あの政治状況のなかで、枝野氏が持論を曲げてもそれを受け入れたことを、筆者は責めることはできない。だが、人間というもの、心から思っていないことを言葉に乗せれば、必ず相手に伝わるものだ。それは選挙期間中、枝野氏の武器でもある演説の力に、明らかに影を落としていた。
「1度の衆院選で一気に政権選択選挙に持ち込む」という無理をしなければ、枝野氏もあえて持論を曲げる必要はなかったのかもしれない。

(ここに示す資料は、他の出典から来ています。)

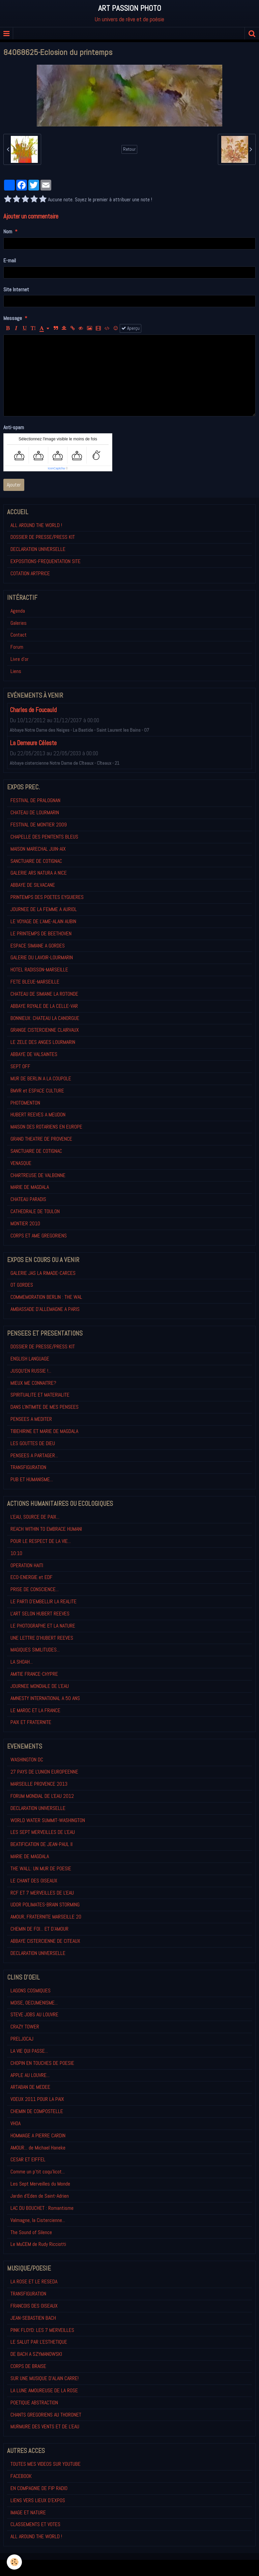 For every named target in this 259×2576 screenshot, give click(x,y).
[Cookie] (14, 2562)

だが、常に与野党が政権をかけて争うことが求められる小選挙区制のもと、野党第1党の代表が初めから「政権を目指さない」と表明することが許されるのか、という考えもある。筆者も明確な回答を持てない。
いずれにしても、衆院選の敗北が、枝野氏にとって「高い授業料」となったのは間違いないだろう。高い授業料を払った結果、枝野氏は現在の主張に行き着いたのだ。

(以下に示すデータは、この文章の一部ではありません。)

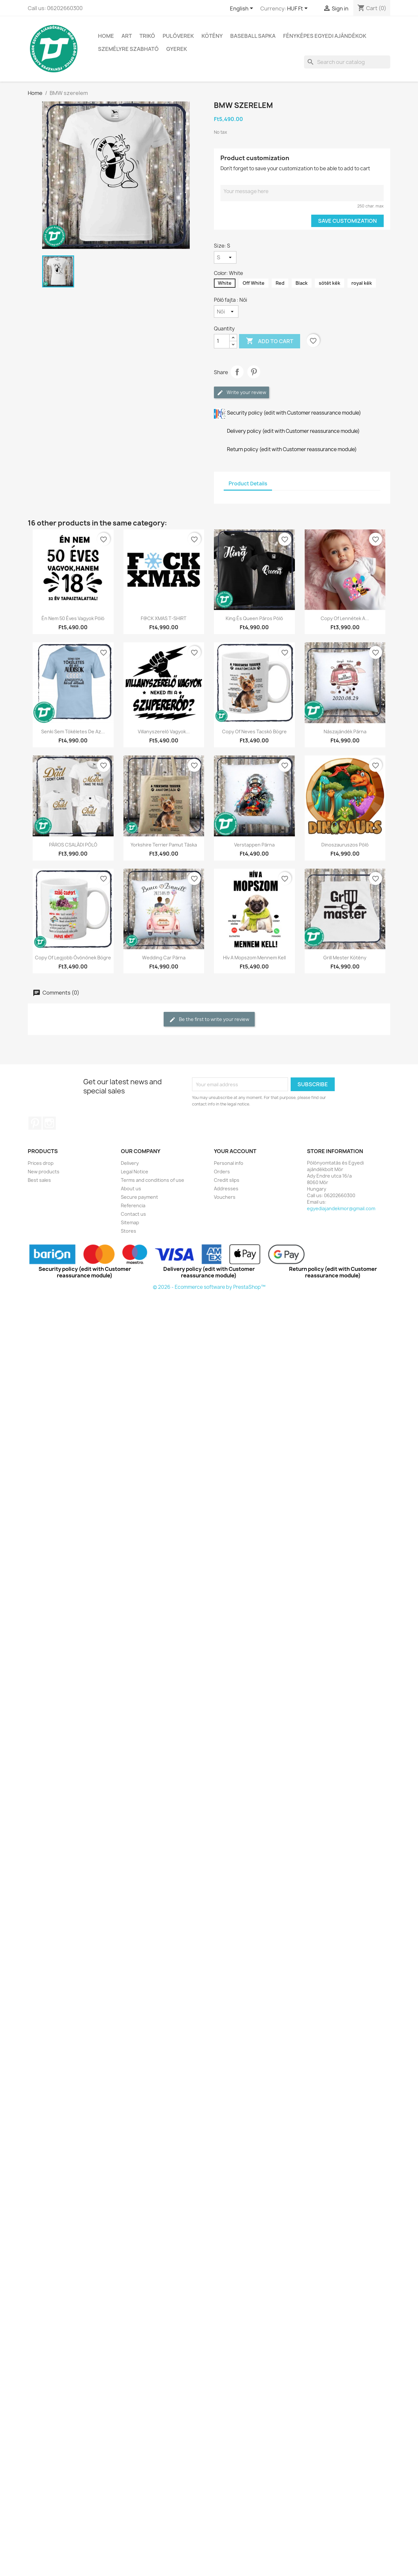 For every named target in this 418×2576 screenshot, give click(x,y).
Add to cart (269, 341)
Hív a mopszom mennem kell (254, 957)
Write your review (241, 392)
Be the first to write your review (209, 1019)
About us (131, 1188)
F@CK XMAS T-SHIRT (163, 618)
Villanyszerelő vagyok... (164, 731)
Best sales (39, 1180)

もちろん、有権者が支持する政策は人それぞれであり、それに基づいて枝野発言への評価は異なるはずだ。だが「消費減税を言ったのは間違っていた」という一言だけに条件反射し、前後の言葉や文脈のすべてに耳をふさいで論評するのはいかがなものかと思い、前後を含めた発言の解説を試みた。
「消費税」を旗印に戦う選挙はもはや時代遅れ
その上で問いたい。繰り返すが枝野氏の主張の最大のポイントは「『支え合いの社会』をつくるため、まず法人税と所得税、金融所得課税で富裕層への増税を行う」ことである。現在の野党の主張の最大公約数ではないだろうか(維新は違うかもしれないが)。
その最大のポイントを無視し、重箱の隅(あえて言う)の消費税をほじくり出して「減税を言わなければ許さない、たとえ据え置きでもダメ」と言って「味方」の勢力を分断し、旧統一教会との関係やら「政治とカネ」の問題やらでもはや政権のていをなしていない岸田政権と戦う力を野党から削ぐことが、本当にこの国のためになるのだろうか。
現在の野党支持者に問われているのはそこである。
枝野氏自身の解説をしているだけで、相当長くなってしまった。全然言い足りない。
冒頭に述べたように、筆者が言いたいのは枝野発言そのものではなく「消費税を旗印に選挙を戦う平成の政治」からの脱却である。改めて「後編」で言及したい。
一つだけ付け加えるとしたら「枝野新党」論のばかばかしさである。立憲民主党は5年前、枝野氏が1人で多額の借金までして立ち上げた政党であることが、もう忘れられているのだろうか。面白おかしければ何を書いてもいい、というものでもないだろう。